Utilizar uma nova tecnologia de irrigação dos solos que fornece os volumes de água em função das necessidades específicas de cada árvore e ganhar assim eficiência na gestão dos recursos hídricos utilizados para a rega. Foi isto que foi feito em dois campos experimentais no Fundão, resultado de uma parceria entre a Universidade da Beira Interior (UBI) e a Câmara Municipal, no âmbito do projeto europeu MED-WET, que envolve oito entidades de cinco países.
Em Portugal, os testes e a procura de soluções foram feitos no Fundão, com cerejeiras, na Quinta Experimental do Seminário, e com pessegueiros, na Mata da Rainha.
Durante três anos, os investigadores propuseram-se melhorar a eficiência da irrigação na região mediterrânica, num contexto marcado pelas alterações climáticas e seca, introduzindo sistemas de rega inovadores e eficientes, destinados a pequenos agricultores destes territórios.
Com base numa primeira análise de eficiência comparativa, recorrendo aos dados recolhidos, ainda exploratórios, porque têm de ser densificados, com a monitorização e análise de mais períodos de verão, “os resultados são animadores”, salientou o coordenador, João Leitão.
“Os resultados são animadores, particularmente porque demonstram a versatilidade da tecnologia SLECI, podendo ser aplicada a diversas produções (cereja, uva e azeitona), bem como em contextos bastante diferenciados de solos e cenários climáticos”, sintetiza João Leitão, professor do Departamento de Gestão e Economia da UBI e investigador do NECE – Research Center in Business Sciences.
O académico explica ao NC que, em contraponto com o sistema de rega gota a gota, no caso do sistema SLECI as árvores têm de ter tempo de reação e adaptação.
Para já, tanto no caso do pêssego, como da cereja, foi possível concluir existir um “claro ganho em termos de poupança de recursos hídricos”, atendendo à subida das temperaturas médias no período verificado e os picos observados nos meses de julho e de agosto, que implicaram um aumento considerável da rega gota a gota e um volume “bastante inferior” através do método SLECI.

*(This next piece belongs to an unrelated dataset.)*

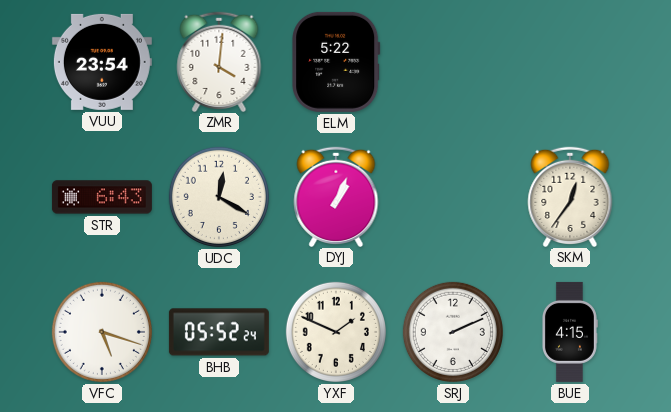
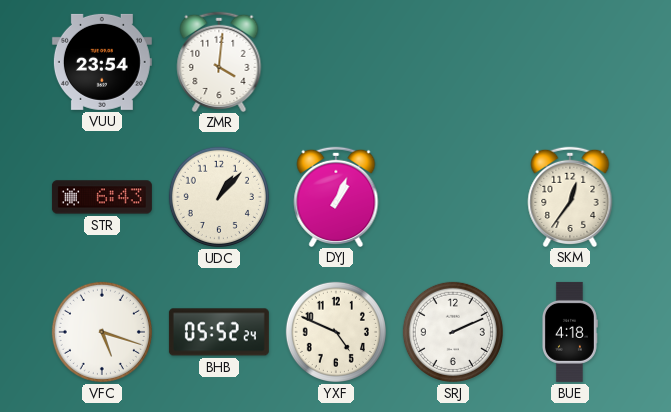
ELM: 5:22 -> none
UDC: 12:20 -> 1:07
YXF: 1:49 -> 4:49
BUE: 4:15 -> 4:18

Na análise preliminar da produção do pêssego, percebeu-se que, com a rega gota a gota, o calibre do fruto é ligeiramente superior, mas essa diferença para a irrigação com a nova tecnologia é reduzida.
No caso da cereja, relativamente à eficiência na utilização de água para irrigação, o efeito é positivo no modelo seminormal, embora seja negativo “no modelo exponencial e na forma truncada”.

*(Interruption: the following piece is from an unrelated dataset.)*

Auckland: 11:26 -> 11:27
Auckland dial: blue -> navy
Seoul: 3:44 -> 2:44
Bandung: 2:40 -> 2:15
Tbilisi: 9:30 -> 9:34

João Leitão salienta que os testes-piloto começaram a ser feitos no terreno, no Fundão, há ano e meio, e que cada local “apresenta uma combinação de gotejadores SLECI que fornecem diferentes volumes de água adaptados às necessidades específicas das árvores”.

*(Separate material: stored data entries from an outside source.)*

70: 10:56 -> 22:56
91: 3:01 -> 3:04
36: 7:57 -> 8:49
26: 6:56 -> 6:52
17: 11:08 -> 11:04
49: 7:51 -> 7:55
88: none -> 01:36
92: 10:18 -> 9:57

Na fase de final de execução do projeto, está a ser dada formação a produtores agrícolas, como aconteceu esta semana no Fundão, com vista à transferência do conhecimento adquirido para o mundo dos negócios agrícolas e o projeto contempla também o desenho de negócios sustentáveis, integrando esta tecnologia de micro irrigação para agricultores em Portugal, Malta e Marrocos, países onde a solução foi testada em vinhas velhas e em olivais, respetivamente.
A tecnologia tem de inovador “o efeito autoregulador”, vinca o coordenador. “O SLECI funciona com uma pressão hidráulica baixa e a quantidade de água libertada depende de fatores como o tipo de solo e o teor de humidade do solo”, refere João Leitão.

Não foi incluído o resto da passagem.